Texto árabe milenar detalha uma das maiores supernovas já vistas da Terra.

As supernovas, conforme já explicamos aqui no Universo Genial em outras matérias, estão entre as maiores explosões que ocorrem no Universo e marcam o fim da vida de estrelas supermassivas — que contam com massa dez vezes superior à do nosso Sol. Pois existem registros históricos que revelam que um desses colossais eventos foi testemunhado nos céus da Europa, da Ásia, do Oriente Médio e da América do Norte no ano de 1006.

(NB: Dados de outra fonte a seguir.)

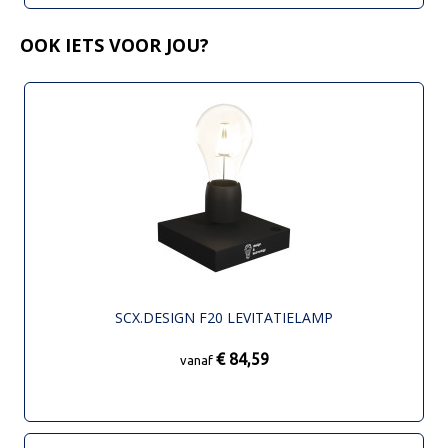
OOK IETS VOOR JOU?
SCX.DESIGN F20 LEVITATIELAMP
€ 84,59
vanaf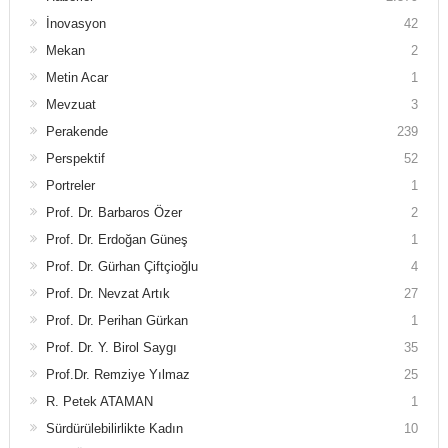
İnovasyon
42
Mekan
2
Metin Acar
1
Mevzuat
3
Perakende
239
Perspektif
52
Portreler
1
Prof. Dr. Barbaros Özer
2
Prof. Dr. Erdoğan Güneş
1
Prof. Dr. Gürhan Çiftçioğlu
4
Prof. Dr. Nevzat Artık
27
Prof. Dr. Perihan Gürkan
1
Prof. Dr. Y. Birol Saygı
35
Prof.Dr. Remziye Yılmaz
25
R. Petek ATAMAN
1
Sürdürülebilirlikte Kadın
10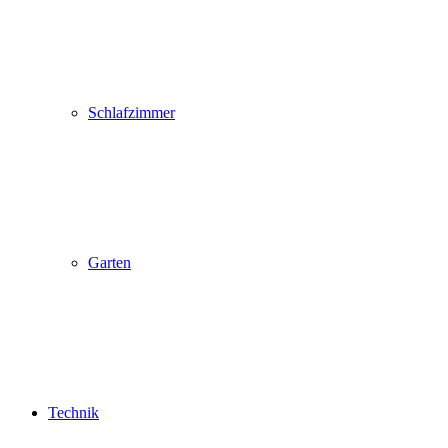
Schlafzimmer
Garten
Technik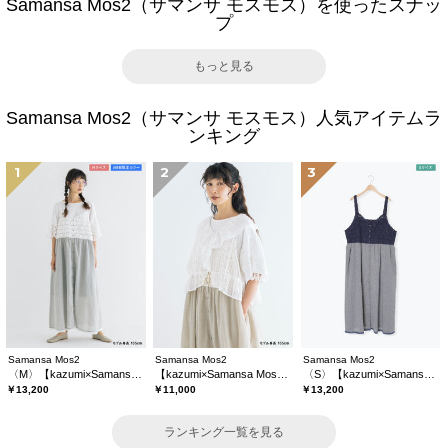
Samansa Mos2（サマンサ モスモス）を使ったスナッ
プ
もっと見る
Samansa Mos2（サマンサ モスモス）人気アイテムラ
ンキング
1
2
3
Samansa Mos2
Samansa Mos2
Samansa Mos2
〈M〉【kazumi×Samansa Mos2】キャミワンピース《WEB限定カラーあり》
【kazumi×Samansa Mos2】レースフリルブラウス
〈S〉【kazumi×Samansa Mos2】キャミワンピース《WEB限定カラーあり》
￥13,200
￥11,000
￥13,200
ランキング一覧を見る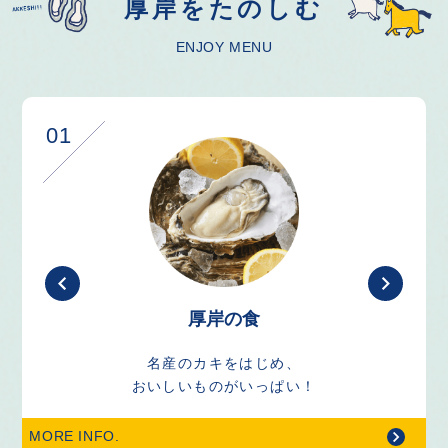
厚岸をたのしむ
ENJOY MENU
01
厚岸の食
名産のカキをはじめ、
おいしいものがいっぱい！
MORE INFO.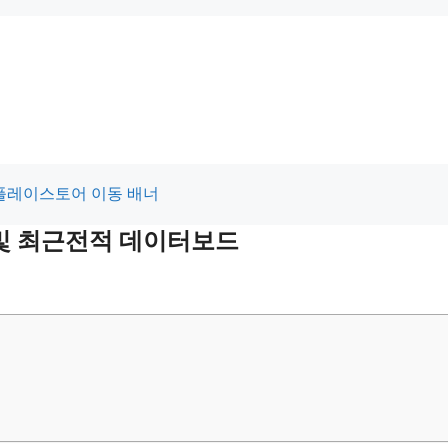
 및 최근전적 데이터보드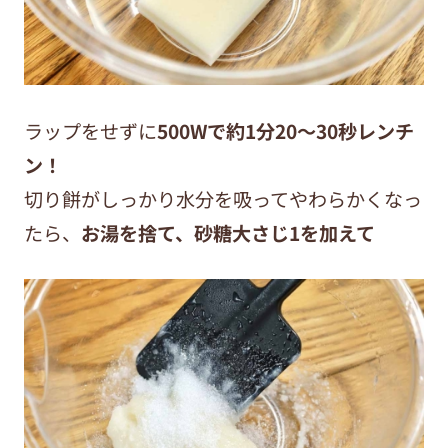
ラップをせずに
500Wで約1分20〜30秒レンチ
ン！
切り餅がしっかり水分を吸ってやわらかくなっ
たら、
お湯を捨て、砂糖大さじ1を加えて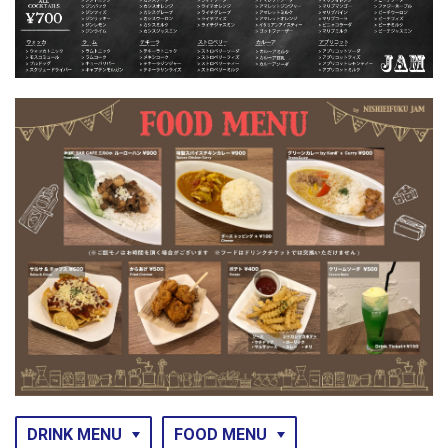
DRINK MENU
FOOD MENU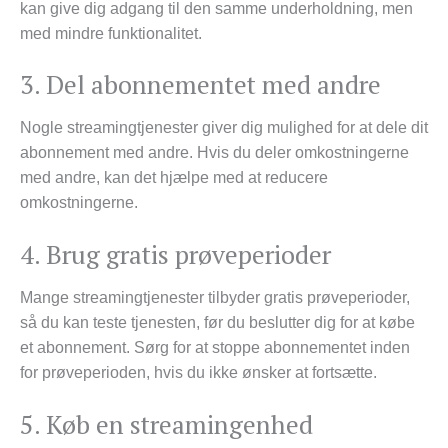
kan give dig adgang til den samme underholdning, men
med mindre funktionalitet.
3. Del abonnementet med andre
Nogle streamingtjenester giver dig mulighed for at dele dit
abonnement med andre. Hvis du deler omkostningerne
med andre, kan det hjælpe med at reducere
omkostningerne.
4. Brug gratis prøveperioder
Mange streamingtjenester tilbyder gratis prøveperioder,
så du kan teste tjenesten, før du beslutter dig for at købe
et abonnement. Sørg for at stoppe abonnementet inden
for prøveperioden, hvis du ikke ønsker at fortsætte.
5. Køb en streamingenhed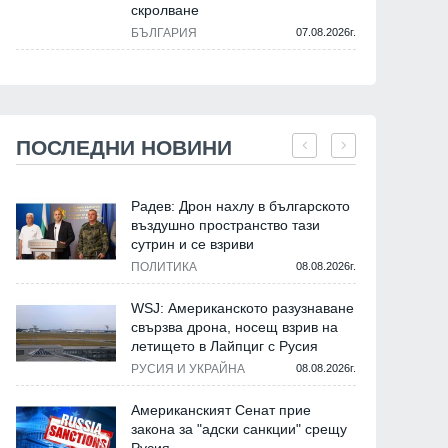
скролване
БЪЛГАРИЯ
07.08.2026г.
ПОСЛЕДНИ НОВИНИ
Радев: Дрон нахлу в българското
въздушно пространство тази
сутрин и се взриви
ПОЛИТИКА
08.08.2026г.
WSJ: Американското разузнаване
свързва дрона, носещ взрив на
летището в Лайпциг с Русия
РУСИЯ И УКРАЙНА
08.08.2026г.
Американският Сенат прие
закона за "адски санкции" срещу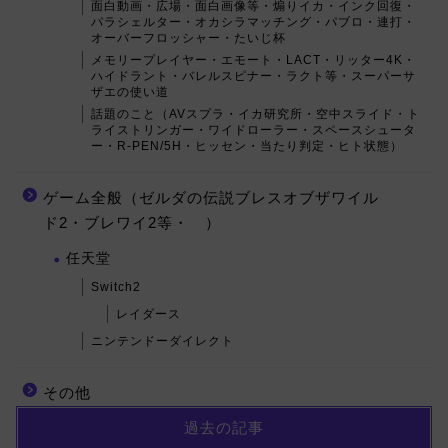
面白動画・広場・面白画像等・煽りイカ・インク回復・
パラシェルター・オカシラマッチング・パブロ・連打・
オーバーフロッシャー・たいじ杯
メモリープレイヤー・エモート・LACT・リッター4K・
ハイドラント・バレルスピナー・ラクト等・スーパーサ
ザエの使い道
話題のこと（AVスプラ・イカ研究所・空中スライド・ト
ライストリンガー・ワイドローラー・スペースシュータ
ー・R-PEN/5H・ヒッセン・当たり判定・ヒト状態）
ゲーム全般（ゼルダの伝説ブレスオブザワイル
ド2・ブレワイ2等・ ）
任天堂
Switch2
レイダース
ニンテンドーダイレクト
その他
過去の記事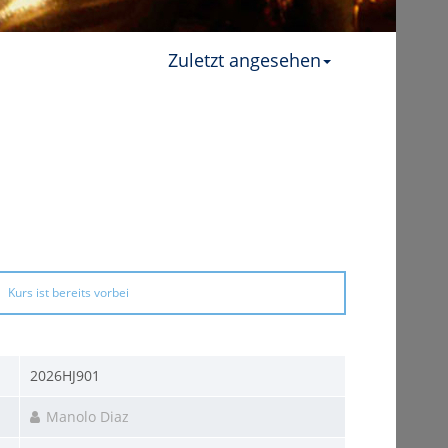
Zuletzt angesehen
Kurs ist bereits vorbei
2026HJ901
Manolo Diaz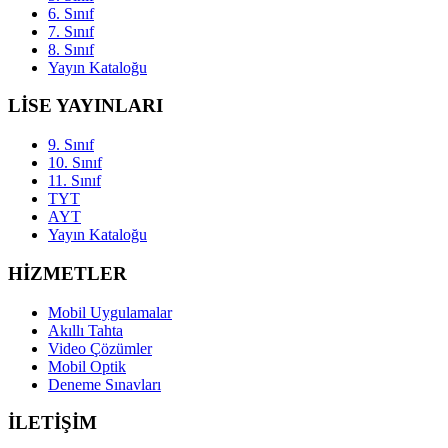
6. Sınıf
7. Sınıf
8. Sınıf
Yayın Kataloğu
LİSE YAYINLARI
9. Sınıf
10. Sınıf
11. Sınıf
TYT
AYT
Yayın Kataloğu
HİZMETLER
Mobil Uygulamalar
Akıllı Tahta
Video Çözümler
Mobil Optik
Deneme Sınavları
İLETİŞİM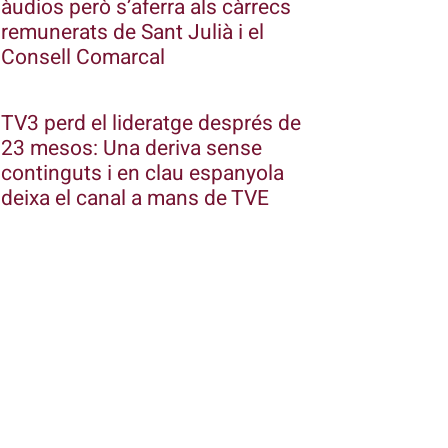
àudios però s’aferra als càrrecs
remunerats de Sant Julià i el
Consell Comarcal
TV3 perd el lideratge després de
23 mesos: Una deriva sense
continguts i en clau espanyola
deixa el canal a mans de TVE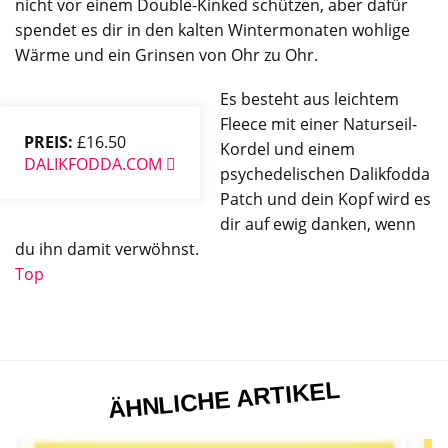
nicht vor einem Double-Kinked schützen, aber dafür
spendet es dir in den kalten Wintermonaten wohlige
Wärme und ein Grinsen von Ohr zu Ohr.
Es besteht aus leichtem
Fleece mit einer Naturseil-
PREIS:
£16.50
Kordel und einem
DALIKFODDA.COM
psychedelischen Dalikfodda
Patch und dein Kopf wird es
dir auf ewig danken, wenn
du ihn damit verwöhnst.
Top
ÄHNLICHE ARTIKEL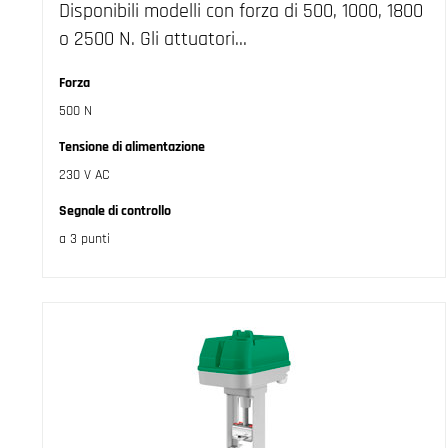
Disponibili modelli con forza di 500, 1000, 1800
o 2500 N. Gli attuatori…
Forza
500 N
Tensione di alimentazione
230 V AC
Segnale di controllo
a 3 punti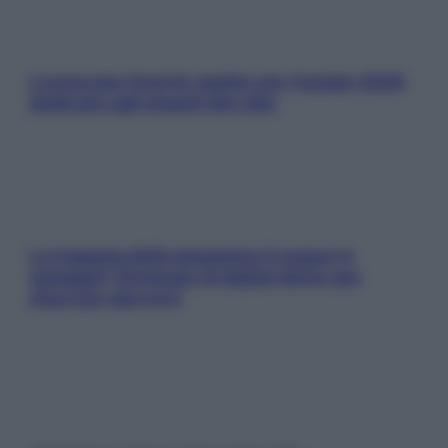
L’oroscopo food di Jupiter per l’estate 2026
dedicato agli amanti del cibo
La trappola della dopamina ti segue in
spiaggia? Strategie di digital detox per
staccare davvero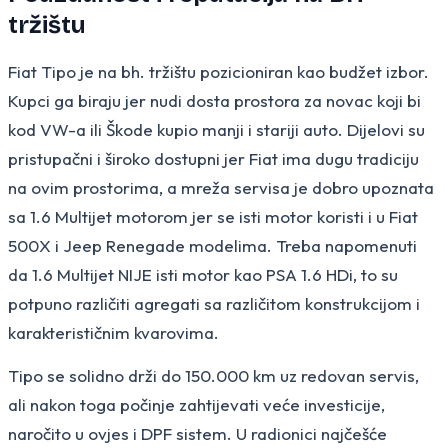
tržištu
Fiat Tipo je na bh. tržištu pozicioniran kao budžet izbor.
Kupci ga biraju jer nudi dosta prostora za novac koji bi
kod VW-a ili Škode kupio manji i stariji auto. Dijelovi su
pristupačni i široko dostupni jer Fiat ima dugu tradiciju
na ovim prostorima, a mreža servisa je dobro upoznata
sa 1.6 Multijet motorom jer se isti motor koristi i u Fiat
500X i Jeep Renegade modelima. Treba napomenuti
da 1.6 Multijet NIJE isti motor kao PSA 1.6 HDi, to su
potpuno različiti agregati sa različitom konstrukcijom i
karakterističnim kvarovima.
Tipo se solidno drži do 150.000 km uz redovan servis,
ali nakon toga počinje zahtijevati veće investicije,
naročito u ovjes i DPF sistem. U radionici najčešće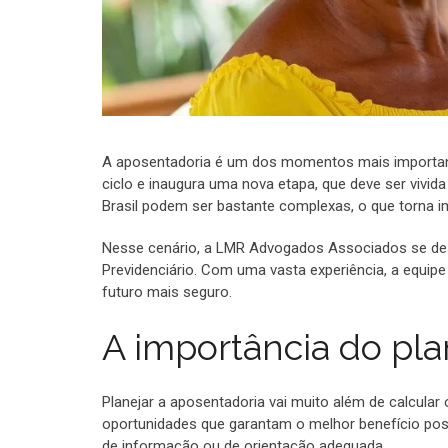
A aposentadoria é um dos momentos mais important
ciclo e inaugura uma nova etapa, que deve ser vivida
Brasil podem ser bastante complexas, o que torna im
Nesse cenário, a LMR Advogados Associados se des
Previdenciário. Com uma vasta experiência, a equipe 
futuro mais seguro.
A importância do pl
Planejar a aposentadoria vai muito além de calcular 
oportunidades que garantam o melhor benefício poss
de informação ou de orientação adequada.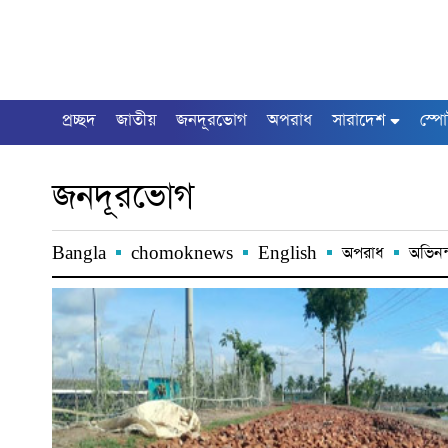
প্রচ্ছদ
জাতীয়
জনদূরভোগ
অপরাধ
সারাদেশ
স্পো
জনদূরভোগ
Bangla
chomoknews
English
অপরাধ
অভিনন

De acordo com Jason Daley, do portal Smithsonian.com, essa supernova — hoje conhecida como SN 1006 — está entre as explosões desse tipo mais brilhantes já observadas ao longo da História. O mais interessante é que, embora muitas pessoas não fizessem ideia do que se tratava realmente e tenham se assombrado com a esfera brilhante no céu, elas fizeram descrições detalhadas que ajudaram os astrofísicos modernos a entender melhor o fenômeno. Segundo Jason, entre os registros históricos, existem textos de monges beneditinos que viviam na Abadia de St. Gall, na Suíça, assim como observações do astrônomo egípcio Ali ibn Ridwan.

Tanto que, graças a esses relatos, os pesquisadores modernos conseguiram estabelecer posição, data (a mais antiga se refere ao dia 17 de abril de 1006) e luminosidade da supernova.

Agora, astrofísicos da Universidade Friedrich Schiller de Jena, na Alemanha, descobriram um relato detalhado a respeito da supernova em um texto de Ibn Sina — o renomado polímata persa mais conhecido no Ocidente como Pai da Medicina e pelo nome de Avicena.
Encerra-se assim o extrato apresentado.